DATA EXTRACTS Block Start
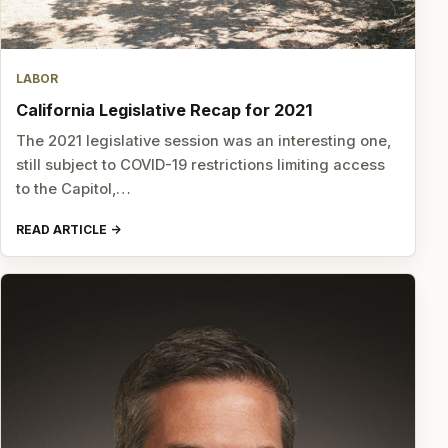
LABOR
California Legislative Recap for 2021
The 2021 legislative session was an interesting one,
still subject to COVID-19 restrictions limiting access
to the Capitol,…
READ ARTICLE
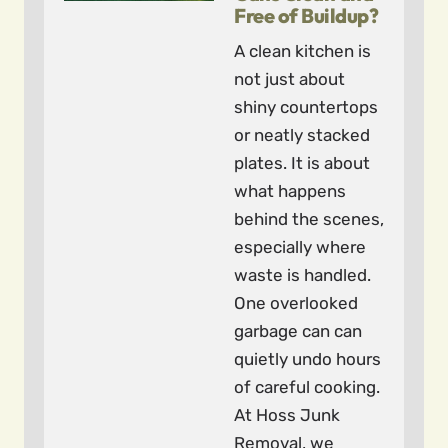
Free of Buildup?
A clean kitchen is
not just about
shiny countertops
or neatly stacked
plates. It is about
what happens
behind the scenes,
especially where
waste is handled.
One overlooked
garbage can can
quietly undo hours
of careful cooking.
At Hoss Junk
Removal, we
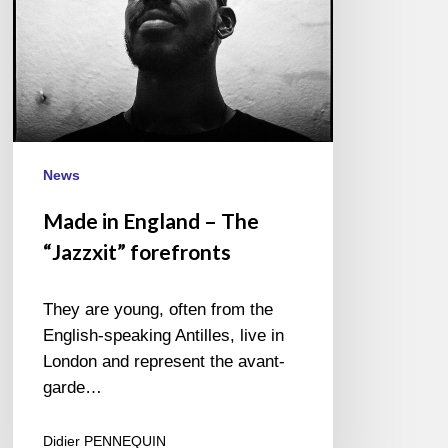
News
Made in England – The
“Jazzxit” forefronts
They are young, often from the
English-speaking Antilles, live in
London and represent the avant-
garde…
Didier PENNEQUIN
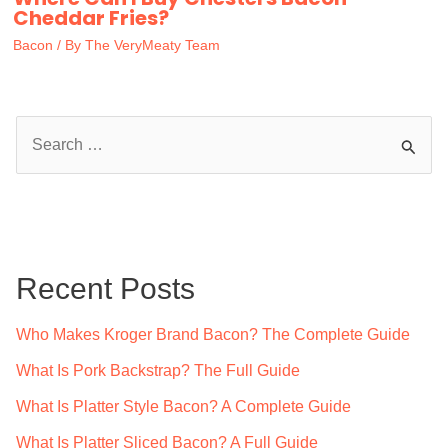
Cheddar Fries?
Bacon
/ By
The VeryMeaty Team
S
e
a
r
c
Recent Posts
h
f
Who Makes Kroger Brand Bacon? The Complete Guide
o
What Is Pork Backstrap? The Full Guide
r
What Is Platter Style Bacon? A Complete Guide
:
What Is Platter Sliced Bacon? A Full Guide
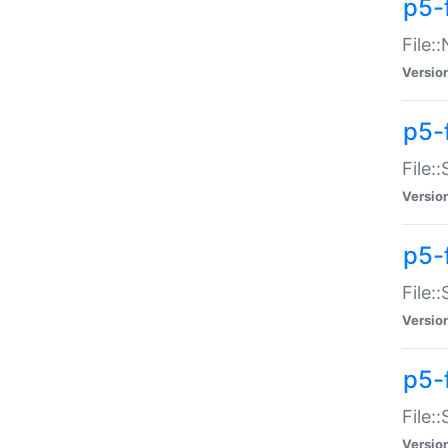
p5-
File:
Versio
p5-
File:
Versio
p5-f
File:
Versio
p5-f
File:
Versio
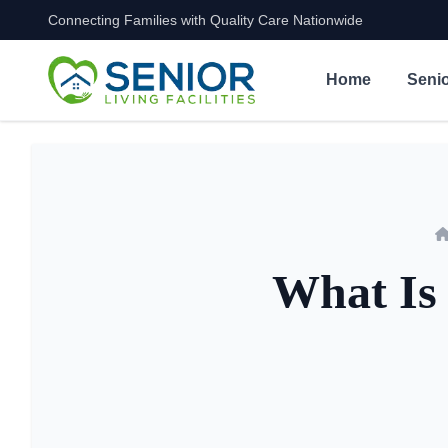
Connecting Families with Quality Care Nationwide
Skip to content
Home
Senio
What Is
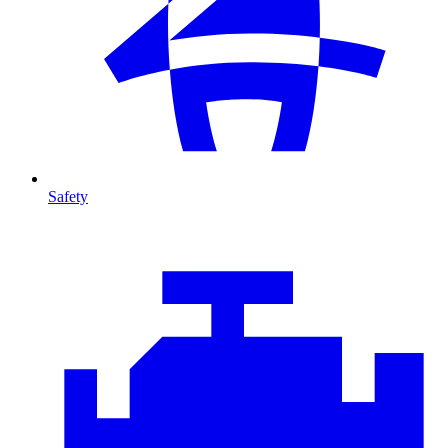
Safety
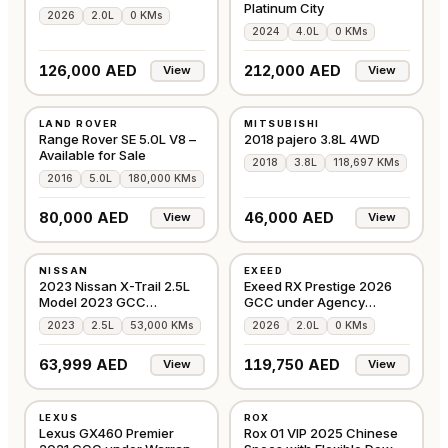
Platinum City
2026
2.0L
0 KMs
2024
4.0L
0 KMs
126,000 AED
212,000 AED
View
View
USED
USED
LAND ROVER
MITSUBISHI
GCC
GCC
Range Rover SE 5.0L V8 –
2018 pajero 3.8L 4WD
Available for Sale
2018
3.8L
118,697 KMs
2016
5.0L
180,000 KMs
80,000 AED
46,000 AED
View
View
USED
NEW
NISSAN
EXEED
GCC
GCC
2023 Nissan X-Trail 2.5L
Exeed RX Prestige 2026
Model 2023 GCC
GCC under Agency
Accident-Free
Warranty with Flexib
2023
2.5L
53,000 KMs
2026
2.0L
0 KMs
63,999 AED
119,750 AED
View
View
USED
NEW
LEXUS
ROX
GCC
GCC
Lexus GX460 Premier
Rox 01 VIP 2025 Chinese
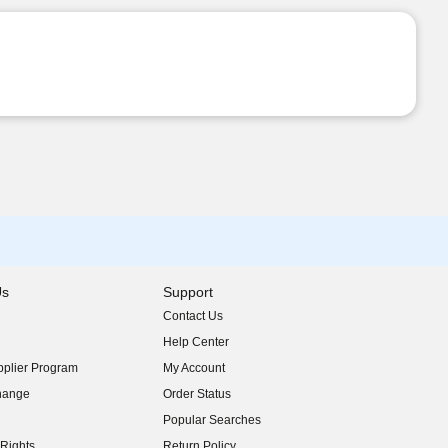
Us
Support
Contact Us
indow)
Help Center
indow)
plier Program
My Account
indow)
hange
Order Status
indow)
Popular Searches
indow)
Rights
Return Policy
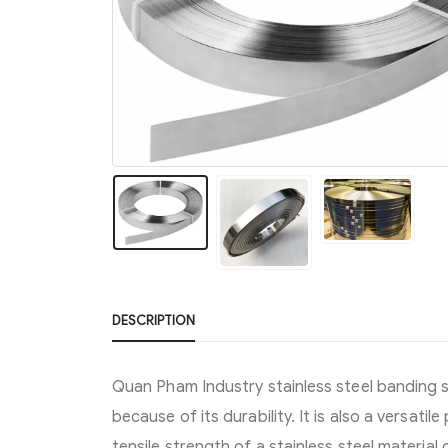
DESCRIPTION
Quan Pham Industry stainless steel banding 
because of its durability. It is also a versatil
tensile strength of a stainless steel materia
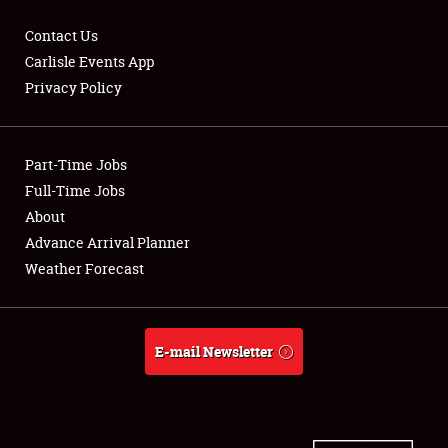
Contact Us
Carlisle Events App
Privacy Policy
Showfield
Part-Time Jobs
Club Relations
Full-Time Jobs
Full-Time Jobs
About
Advance Arrival Planner
About
Weather Forecast
Weather Forecast
E-mail Newsletter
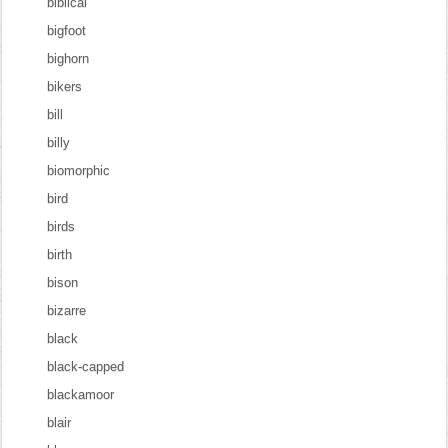
biblical
bigfoot
bighorn
bikers
bill
billy
biomorphic
bird
birds
birth
bison
bizarre
black
black-capped
blackamoor
blair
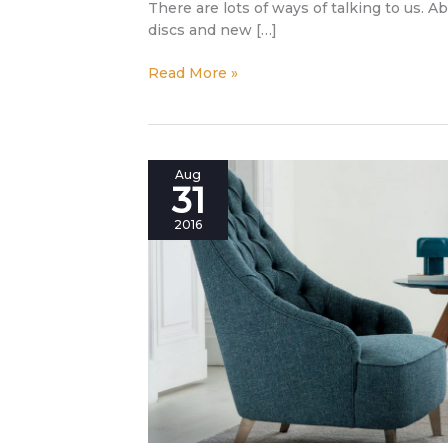
There are lots of ways of talking to us. A
discs and new […]
Read More »
New
Aug
31
Collection
2016:
2016
become
the
designer
of
your
own
comfort!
DATA EXTRACTS Block End
Looking at the records above, say how many lines hold the string "Guide". Write nothing but the number.

4